The magnificence of Rouch is also in his brutality of method and subjects, his unique capability for creating cinema almost without contest; self-reflexive states abound concerning a time and place which belongs to the cinematographic history of an unusual ethnographer. We can almost believe that Edward G. Robinson, if unemployed at Hollywood, could be a good imitator of Ousatos Ganda. Great problems are still posed today by Rouch and Daney himself has been worried by them. He says of the contradictions and flashes of genius of this famous and gracious man, «He does not believe in history, in scenery, but as the aesthetical anarchist that he is, he knows only that in more or less linear time he is forcing his way through and encompassing a disturbed and violent moment of freedom, both disorderly and anti-authoritarian. He realises that the threads and memories must be retained and woven together, forming the plot of a light hearted and parasitic “international” in some unnamed part of the world and in the absence of frontiers».
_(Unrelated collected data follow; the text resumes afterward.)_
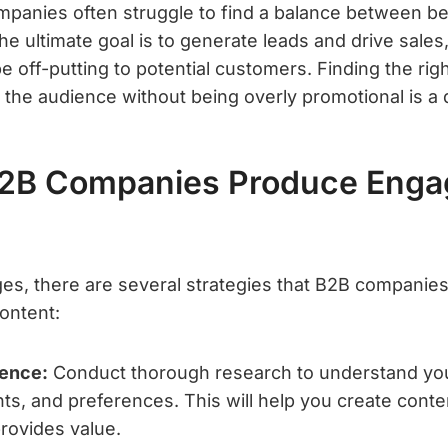
ompanies often struggle to find a balance between be
he ultimate goal is to generate leads and drive sales,
 off-putting to potential customers. Finding the rig
the audience without being overly promotional is a d
2B Companies Produce Enga
ges, there are several strategies that B2B companie
ontent:
ence:
Conduct thorough research to understand you
nts, and preferences. This will help you create conte
rovides value.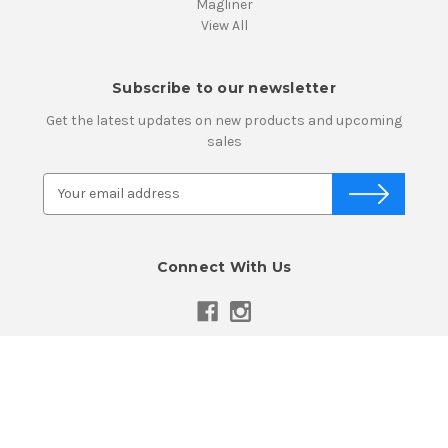
Magliner
View All
Subscribe to our newsletter
Get the latest updates on new products and upcoming
sales
E
m
a
i
Connect With Us
l
A
d
d
r
e
Powered by
BigCommerce
s
© 2026 Atlanta Caster & Equipment, Inc.
s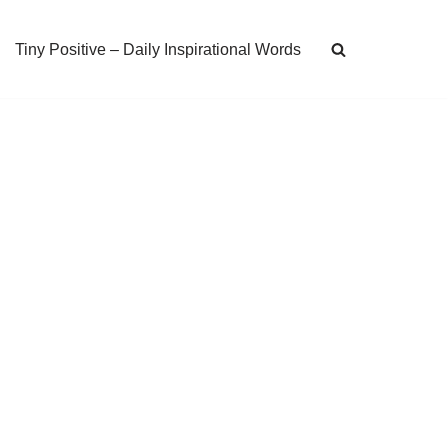
Tiny Positive – Daily Inspirational Words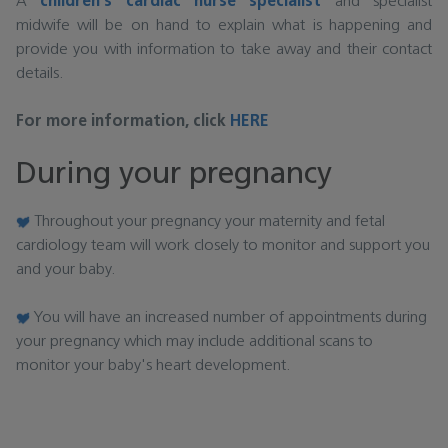
A
children's cardiac nurse specialist
and specialist
midwife will be on hand to explain what is happening and
provide you with information to take away and their contact
details.
For more information, click
HERE
During your pregnancy
Throughout your pregnancy your maternity and fetal
cardiology team will work closely to monitor and support you
and your baby.
You will have an increased number of appointments during
your pregnancy which may include additional scans to
monitor your baby's heart development.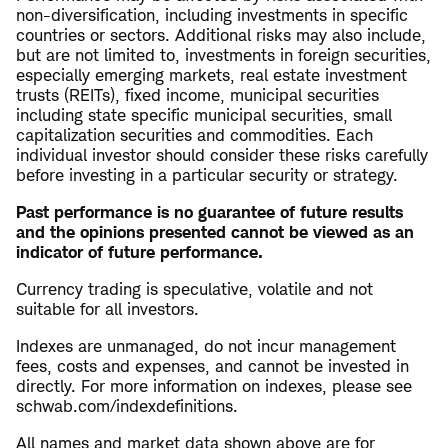
non-diversification, including investments in specific
countries or sectors. Additional risks may also include,
but are not limited to, investments in foreign securities,
especially emerging markets, real estate investment
trusts (REITs), fixed income, municipal securities
including state specific municipal securities, small
capitalization securities and commodities. Each
individual investor should consider these risks carefully
before investing in a particular security or strategy.
Past performance is no guarantee of future results
and the opinions presented cannot be viewed as an
indicator of future performance.
Currency trading is speculative, volatile and not
suitable for all investors.
Indexes are unmanaged, do not incur management
fees, costs and expenses, and cannot be invested in
directly. For more information on indexes, please see
schwab.com/indexdefinitions.
All names and market data shown above are for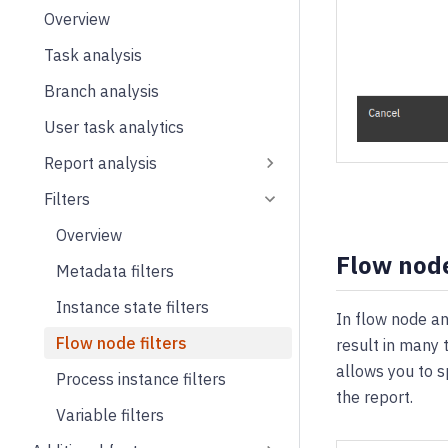
Overview
Task analysis
Branch analysis
User task analytics
Report analysis
Filters
Overview
Flow node
Metadata filters
Instance state filters
In flow node an
Flow node filters
result in many 
allows you to s
Process instance filters
the report.
Variable filters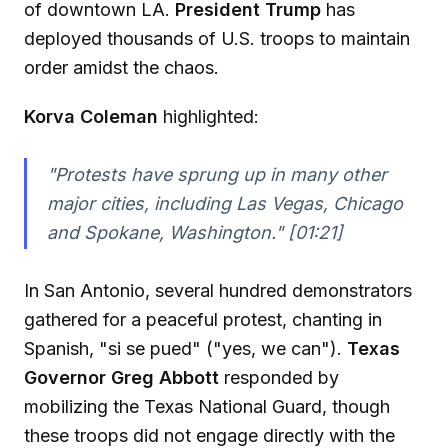
of downtown LA.
President Trump
has
deployed thousands of U.S. troops to maintain
order amidst the chaos.
Korva Coleman
highlighted:
"Protests have sprung up in many other
major cities, including Las Vegas, Chicago
and Spokane, Washington." [01:21]
In San Antonio, several hundred demonstrators
gathered for a peaceful protest, chanting in
Spanish, "si se pued" ("yes, we can").
Texas
Governor Greg Abbott
responded by
mobilizing the Texas National Guard, though
these troops did not engage directly with the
Mario Ruspoli, an Italian but French by adoption, finds a place beside Rouch as one of the protagonists of the new documentary films of those years. It was he who coined the phrase Direct Cinema as a substitute for the imprecise and controversial Truth Cinema. He was a great technical experimenter, and had as a collaborator Michel Brault, director and cameraman and a noted figure at the Office National du Film in Montreal. A complex picture of rural life faced with industrialization and the movement away from the countryside can be gained from the cinema of Ruspoli in the early 1970s (Les inconnus de la terre). In addition, the entry of a crew into a psychiatric hospital is seen in Regards sur la folie – one of the first crews to enjoy direct sound recording.
These documentaries do not form a particular school or style but in different ways they are influenced by a shared political and historical climate. Starting from the war in Algeria, this climate has compelled many cinematographers to elaborate alternative methods and techniques. There has perhaps not been sufficient recognition given to the part played by these works reflecting real life as represented in the great films of the 1970s by young Turks. The works of rightful masters such as Renoir, Rossellini, the Hitchcockhawksians and others have been highlighted in history books, partly at the expense of these other works (though they still remain vivid in the minds of cinematographers).
Various and varied, then, are the forms of documentaries, treating different themes by means of diverse modes of representation. We have attempted to outline a panorama of production over a period of about ten years, considering the main directors and the principal categories of documentary film, and the relationship they bear towards fiction films. It is in no way accidental that the film Paris vu par… has been added to the list of films, it is in every way a fiction film with successive descriptive episodes of various Parisian districts, short stories all retold using the basic techne cues of Direct Cinema.